** Opening WORKING DATA block **

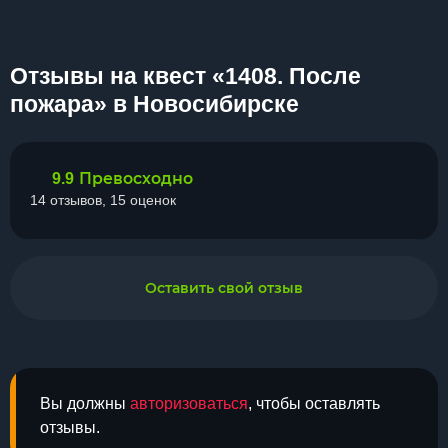
Отзывы на квест «1408. После
пожара» в Новосибирске
Превосходно
9.9
14 отзывов, 15 оценок
Оставить свой отзыв
Вы должны
авторизоваться
, чтобы оставлять
отзывы.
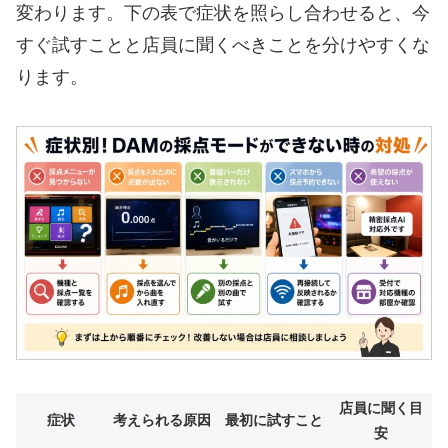
変わります。下の表で症状を照らし合わせると、今
すぐ試すことと店員に聞くべきことを分けやすくな
ります。
店員に聞く目
症状
考えられる原因
最初に試すこと
安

** Closing WORKING DATA block **

* TASK GOAL *
Write out again every line above exactly as given; the pictures do not belong in the copy.

* TASK RESPONSE *
Отзывы на квест «1408. После
пожара» в Новосибирске
Превосходно
9.9
14 отзывов, 15 оценок
Оставить свой отзыв
Вы должны
авторизоваться
, чтобы оставлять
отзывы.
変わります。下の表で症状を照らし合わせると、今
すぐ試すことと店員に聞くべきことを分けやすくな
ります。
店員に聞く目
症状
考えられる原因
最初に試すこと
安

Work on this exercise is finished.